The dashboards shown were created by the Solar Winds Orion Network Performance Monitor (NPM) and Applications Performance Monitor (APM) as this platform allowed for easy creation of custom dashboards. There are other providers in this space such as Up.Time Software who could also have been investigated.
The work carried was divided into three main areas
Good Design, What do we want out of a dashboard?
What we do now v What is available in the market
Does it work well?
Should a brand new wheel be created or try and improve what we have?
How can the data we have now be presented in an easy to read way, so that no matter where the information comes from the dashboard looks the same
Good Design, What do we want out of a dashboard?
The dashboard must show the data in an easily understandable way
Only report on objects that can be modified
The dashboard must be multi layered.
The first layer shows an at a glance of the data
The second layer shows a drill down onto the underlying issues. This can often be best shown by ‘hovering over' a graphic to show what is going on
Finally being able to see the underlying data for a detailed analysis of the issues e.g. as a spreadsheet or 'raw' data
The data must also be able to be printed out or exported so it can be profiled in spreadsheets or other modelling tools.
The dashboard must be configurable both to the person using it and to the data being observed.
To illustrate this point a virtual server on an 'internal cloud' e.g. a VM server would need a dashboard showing average response time, packet loss, cpu load and memory utilisation. Being able to extrapolate historical trending to show if or when the server will near an overload so that more resources need to be added to the VM.
Graphic to show a dashboard for an internally hosted VM server with 'At a Glance Data'
The first 'drill down' would be to hover over one of the items on the dashboard to get a more detailed view.
Graphic to show a Sample Information from hovering over sserver information on a Dashboard
An ability to rapidly create graphs showing trending information so an easy extrapolation of when more resources will be required is also a pre-requisite to a good dashboard
Graphic to show an ad-hoc Graph of Server memory over time
Finally an ability to get to the underlying data and insert this into a table or spreadsheet for a more in-depth examination
Graphic to show Raw Data being extracted from a Dashboard
The above graphics show what might be needed from a server based on the internal 'cloud' That is where the whole system is being monitored and administered by WCC. The information required would be very similar whether the server had been virtualised or was running directly on hardware. Therefore a system would be needed that delivered a uniform approach to servers of this type.
The screenshots here were taken from Solar Winds who provide a customisable dashboard
This dashboard leverages ICMP/SNMP/WMI calls to return status and statistical output into Orion (the Dashboard engine) and its modules.
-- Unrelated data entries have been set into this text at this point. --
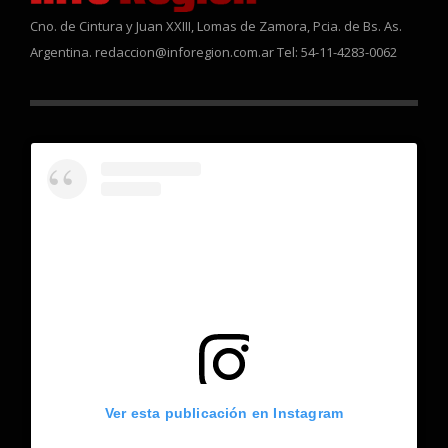
Cno. de Cintura y Juan XXIII, Lomas de Zamora, Pcia. de Bs. As.
Argentina. redaccion@inforegion.com.ar Tel: 54-11-4283-0062
Ver esta publicación en Instagram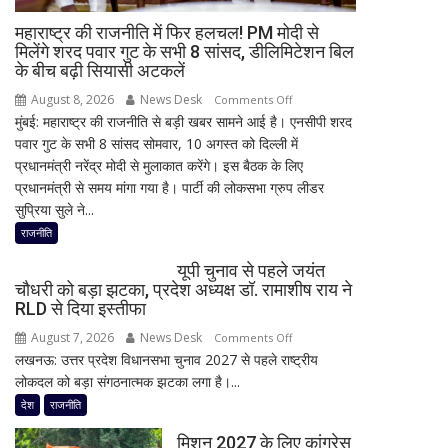
डेढ़
घंटे
महाराष्ट्र की राजनीति में फिर हलचल! PM मोदी से
रुकी
मिलेंगे शरद पवार गुट के सभी 8 सांसद, डीलिमिटेशन बिल
के बीच बढ़ी सियासी अटकलें
गाड़ी
August 8, 2026
News Desk
on
Comments Off
मुंबई: महाराष्ट्र की राजनीति से बड़ी खबर सामने आई है। एनसीपी शरद
महाराष्ट्र
पवार गुट के सभी 8 सांसद सोमवार, 10 अगस्त को दिल्ली में
की
प्रधानमंत्री नरेंद्र मोदी से मुलाकात करेंगे। इस बैठक के लिए
राजनीति
प्रधानमंत्री से समय मांगा गया है। पार्टी की लोकसभा ग्रुप लीडर
में
सुप्रिया सुले ने...
फिर
हलचल!
राजनीति
PM
यूपी चुनाव से पहले जयंत
मोदी
चौधरी को बड़ा झटका, प्रदेश अध्यक्ष डॉ. रामाशीष राय ने
से
RLD से दिया इस्तीफा
मिलेंगे
August 7, 2026
News Desk
on
Comments Off
शरद
लखनऊ: उत्तर प्रदेश विधानसभा चुनाव 2027 से पहले राष्ट्रीय
यूपी
पवार
लोकदल को बड़ा संगठनात्मक झटका लगा है।...
चुनाव
गुट
से
देश
राजनीति
के
पहले
सभी
मिशन 2027 के लिए कांग्रेस
जयंत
External Cloud Based Applications and Services
Essentially external cloud based systems can be considered to be one of three types
Here the provider does nearly all the work for you. You just want an application to run somewhere on a cloud. The provider will deal with the resources required for the application. The service agreement specifies the parameters in which the application will work. Response speed, up time, backup etc.. The cost of the application will generally be a fixed cost for the hosting plus a variable portion depending on the resources required. As more users come on-board so this will increase. Phenomenal rates of increase can be seen for some applications e.g. Flickr as they become popular. A base line to be set so that an application will not scale above a certain value.
This type of application will need a basic dashboard showing fixed and variable costs over time.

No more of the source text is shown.